Encore 29 jours. Si j’en crois les chiffres. Et les chiffres ne trompent pas. Les chiffres ne se trompent pas. Si j’en crois les chiffres, et les chiffres ne trompent pas, les chiffres ne se trompent pas, dans 29 jours, j’aurai vaincu la malédiction : dans 29 jours, cela fera 365 jours que j’écris sans discontinuer. Il y a 336 jours, donc, je n’avais pas écrit. Je me souviens très bien des raisons pour lesquelles je n’avais pas écrit ce jour-là, je n’ai pas besoin de consulter la page du journal du lendemain pour m’en souvenir, je me souviens très bien des conditions dans lesquelles je n’avais pas écrit, et c’est peu dire que je regrette ce manquement au regard de ce qui s’est produit par la suite, tout comme je me souviens du sentiment troublant que j’avais ressenti, cette culpabilité inédite, car n’étant liée à aucun principe moral indépendant de moi, aucune loi morale au-dessus de moi, simplement à une forme de fidélité que je me dois à moi-même, à une sorte de pacte avec moi-même, un contrat que j’avais rompu. Encore 29 jours et je me serai racheté vis-à-vis de moi-même. Qu’est-ce que je ferai après ? Je continuerai. Cela ne me semble guère faire de doute, je continuerai d’écrire jour après jour. Cette fidélité à moi-même, qui que ce soit ce moi au juste, j’entends par là que ce moi n’est pas autre chose que ce qui s’invente dans l’écriture, cette fidélité à moi-même est d’autant plus importante que ce moi qui s’invente dans l’écriture, c’est tout ce à quoi je puis me fier : je n’ai pas les honneurs des plateaux télé comme Leïla Slimani, je n’ai pas les honneurs de la critique comme Laura Vazquez, j’avance seul, sans masque, grand ouvert à un monde fermé, j’avance, et la condition pour continuer d’avancer, c’est de ne rien laisser m’arrêter.
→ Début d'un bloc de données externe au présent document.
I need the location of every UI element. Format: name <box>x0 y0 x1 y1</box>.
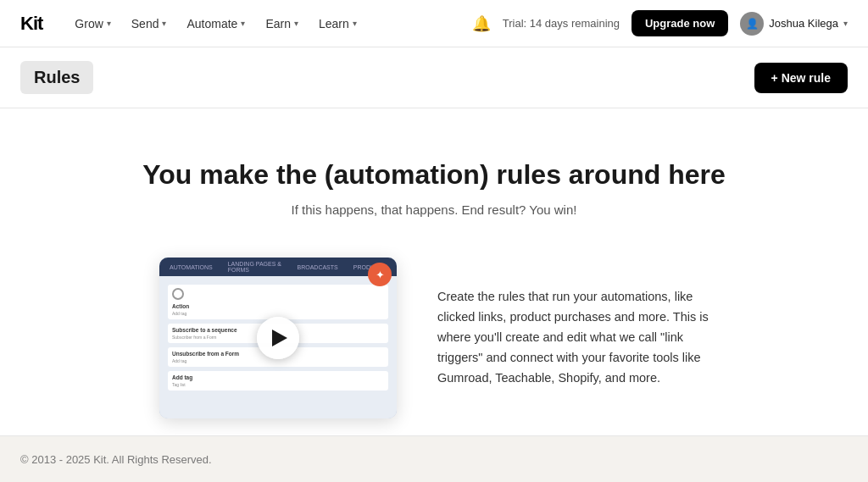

Pas foncer, non : tenir le cap. Idée importante parce qu’elle est tout à la fois éthique et esthétique, avec elle la différence supposée entre ces deux domaines de la vie humaine se trouve dépassée. Et c’est dans cette réconciliation, réconciliation qui est le dépassement de la politique, c’est-à-dire : le dépassement de la guerre civile (au regard de l’humanité, toute guerre est une guerre civile), c’est dans cette réconciliation entre l’éthique et l’esthétique que la vie devient réellement vivable.